When it comes to the House of Representatives, the Capitol physician didn't — indeed, he couldn't — bar the door.  He's just an excuse.  What really happened is that a noisy or sizable percentage of our 435 representatives were too afraid to go to work and decided that their responsibilities to the American people are so limited, even meaningless, that no one would care about their absence.  In essence, as Pradheep J. Shanker tweeted, House members just declared that they are non-essential workers:

Members of the House are paid $174,000 per year.  (Pelosi is paid $223,500, which is nothing compared to her $160-million net worth.)  If they're not working, we should not be paying them.  The taxpayers shell out almost $76.7 million annually to pay House members.  Given that House members work an average of only 160 days per year, that's around $48,000 per day.  If they're sitting at home for thirty days, we Americans are entitled to a $1.4-million refund.

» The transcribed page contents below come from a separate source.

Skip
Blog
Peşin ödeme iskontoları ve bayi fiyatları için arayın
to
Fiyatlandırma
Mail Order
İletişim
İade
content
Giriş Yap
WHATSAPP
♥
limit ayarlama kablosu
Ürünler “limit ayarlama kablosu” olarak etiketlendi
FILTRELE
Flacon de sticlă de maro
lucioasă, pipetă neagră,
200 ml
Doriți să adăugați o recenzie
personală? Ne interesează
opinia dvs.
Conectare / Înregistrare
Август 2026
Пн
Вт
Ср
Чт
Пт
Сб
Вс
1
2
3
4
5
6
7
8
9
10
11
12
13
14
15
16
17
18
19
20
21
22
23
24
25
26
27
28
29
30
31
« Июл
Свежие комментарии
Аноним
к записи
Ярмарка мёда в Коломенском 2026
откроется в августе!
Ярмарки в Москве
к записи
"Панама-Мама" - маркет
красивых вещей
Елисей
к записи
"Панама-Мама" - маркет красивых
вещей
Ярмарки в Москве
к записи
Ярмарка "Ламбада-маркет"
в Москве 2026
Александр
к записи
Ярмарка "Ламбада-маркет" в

While you're thinking about paying the House all that money, keep in mind that the only thing the House accomplished in 2020 was a faked up impeachment that managed to distract too much of the nation's attention from the rising threat in the streets of Wuhan, China.  When it came to helping the American worker, their first instinct was to help that Democrat party.  They had to be shamed into helping ordinary Americans.  If that's not the definition of non-essential, I don't know what is.

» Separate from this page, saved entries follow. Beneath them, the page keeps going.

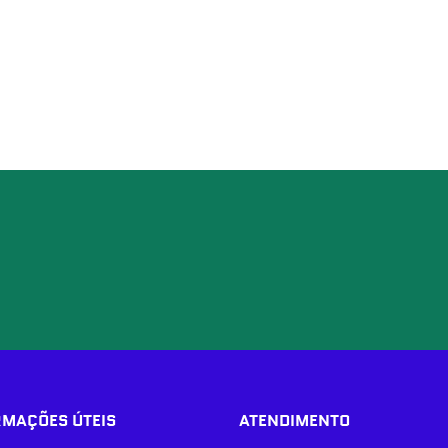
RMAÇÕES ÚTEIS
ATENDIMENTO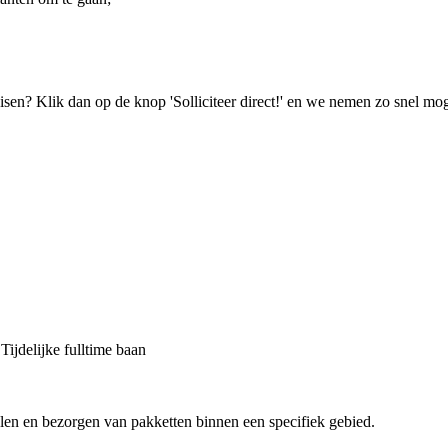
isen? Klik dan op de knop 'Solliciteer direct!' en we nemen zo snel mog
jdelijke fulltime baan
len en bezorgen van pakketten binnen een specifiek gebied.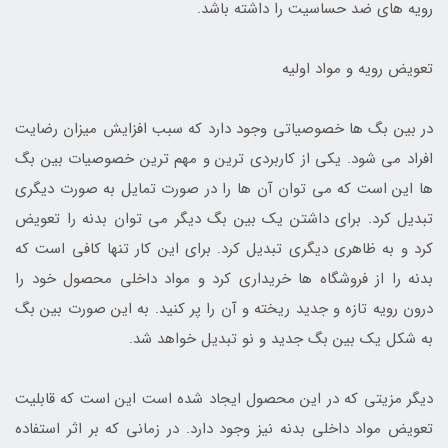
رویه های ضد حساسیت را داشته باشد.
تعویض رویه و مواد اولیه
در بین بگ ها خصوصیاتی وجود دارد که سبب افزایش میزان رضایت
افراد می شود. یکی از کاربردی ترین و مهم ترین خصوصیات بین بگ
ها این است که می توان آن ها را در صورت تمایل به صورت دیگری
تبدیل کرد. برای داشتن یک بین بگ دیگر می توان بدنه را تعویض
کرد و به ظاهری دیگری تبدیل کرد. برای این کار تنها کافی است که
بدنه را از فروشگاه ها خریداری کرد و مواد داخلی محصول خود را
درون رویه تازه و جدید ریخته و آن را پر کنید. به این صورت بین بگ
به شکل یک بین بگ جدید و نو تبدیل خواهد شد.
دیگر مزیتی که در این محصول ایجاد شده است این است که قابلیت
تعویض مواد داخلی بدنه نیز وجود دارد. در زمانی که بر اثر استفاده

Meanwhile, in the Senate, Cocaine Mitch McConnell is made of sterner stuff.  He's insisting that the Senate return to work on May 4:

McConnell announced on Monday that the Senate would return to session on May 4 for its first full week of legislative business after the CARES Act passed in late March. And he has not been shy about his desire to start confirming judges as soon as his chamber is back in session. 

"I haven't seen anything that would discourage me from doing that. And as soon as we get back in session, we'll start confirming judges again," he told Hugh Hewitt in a recent interview

The fact that McConnell believes that the Senate ought to do the job that citizens pay it to do has enraged Sen. Chris Murphy (D-Conn.), whose tweet bleeds unseemly fear as well as partisan fury:

What's become clear throughout the Wuhan virus panic is that Democrats have an overwhelming fear of death and a pathological lust for power.  All other Americans, the normal people, have an overwhelming fear of societal collapse.  Come November, Americans would do well to remember those distinctions.